We Are the Match
In Mary E. Roach’s smoldering novel We Are the Match, a modern retelling of the Trojan War, star-crossed lovers maneuver against a powerful crime family for revenge.
After losing her sisters on the island of Troy to bombs and fire, Paris seeks revenge against Zarek, the patriarch of the offending crime family. She arranges a meeting with his mysterious, beautiful daughter, Helen, at her engagement party. After Paris saves Helen from a bombing, they become embroiled in the investigation of this challenge against Zarek. As Paris fuels suspicions to ignite internal warfare, Helen uses Paris to plot escape from her family’s bloody past. As they are double- and triple-crossed, their mutual attraction intensifies.
The book teems with gripping subterfuge and duplicity that’s rendered in eloquent prose. Even with a former friend, Paris is mistrustful: “In this world, people listen. Words can be recorded and twisted. Words can kill.” The depicted cruelties are graphic and physical: Helen is haunted by her mother’s violent death; during an interrogation, Zarek cuts off Paris’s fingers for her disrespect.
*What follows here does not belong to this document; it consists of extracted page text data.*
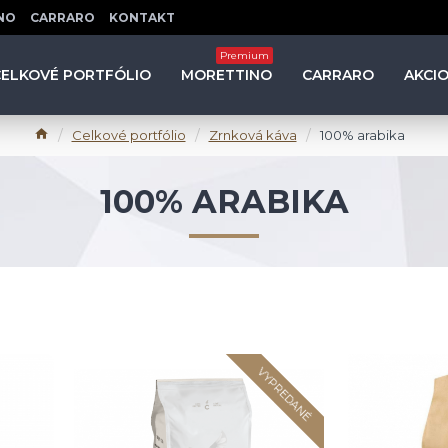
NO
CARRARO
KONTAKT
Premium
CELKOVÉ PORTFÓLIO
MORETTINO
CARRARO
AKCI
Celkové portfólio
Zrnková káva
100% arabika
100% ARABIKA
VYPREDANÉ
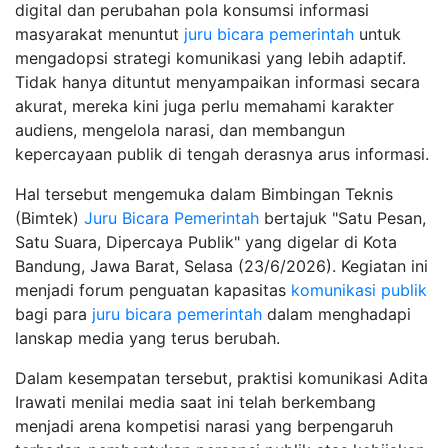
digital dan perubahan pola konsumsi informasi
masyarakat menuntut
juru bicara pemerintah
untuk
mengadopsi strategi komunikasi yang lebih adaptif.
Tidak hanya dituntut menyampaikan informasi secara
akurat, mereka kini juga perlu memahami karakter
audiens, mengelola narasi, dan membangun
kepercayaan publik di tengah derasnya arus informasi.
Hal tersebut mengemuka dalam Bimbingan Teknis
(Bimtek)
Juru Bicara Pemerintah
bertajuk "Satu Pesan,
Satu Suara, Dipercaya Publik" yang digelar di Kota
Bandung, Jawa Barat, Selasa (23/6/2026). Kegiatan ini
menjadi forum penguatan kapasitas
komunikasi publik
bagi para
juru bicara pemerintah
dalam menghadapi
lanskap media yang terus berubah.
Dalam kesempatan tersebut, praktisi komunikasi Adita
Irawati menilai media saat ini telah berkembang
menjadi arena kompetisi narasi yang berpengaruh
Resplendent and sensuous images also abound: Paris, after the engagement party, envisions Helen amid “silk that smells of whisky and vanilla. Glass skylights and rain. Poppies at the bedside.”
The characters, all somehow “complicit” in Zarek’s brutality, are fascinating in their moral ambiguity. Paris is ruthless and utilitarian, but her remembrance of Trojan sisterhood is humanizing and heartbreaking. Helen, too, is contradictory, with a shocking and scorching secret past that’s filled with threatening, uncontrollable detonations, learned alongside her master bomb-maker mother. Her relationship with Paris is fiery and propulsive; she wonders, “Can you like someone who has both saved your life and treated you like a plaything?”
A passionate dark romance, We Are the Match is about family, vengeance, love, and freedom.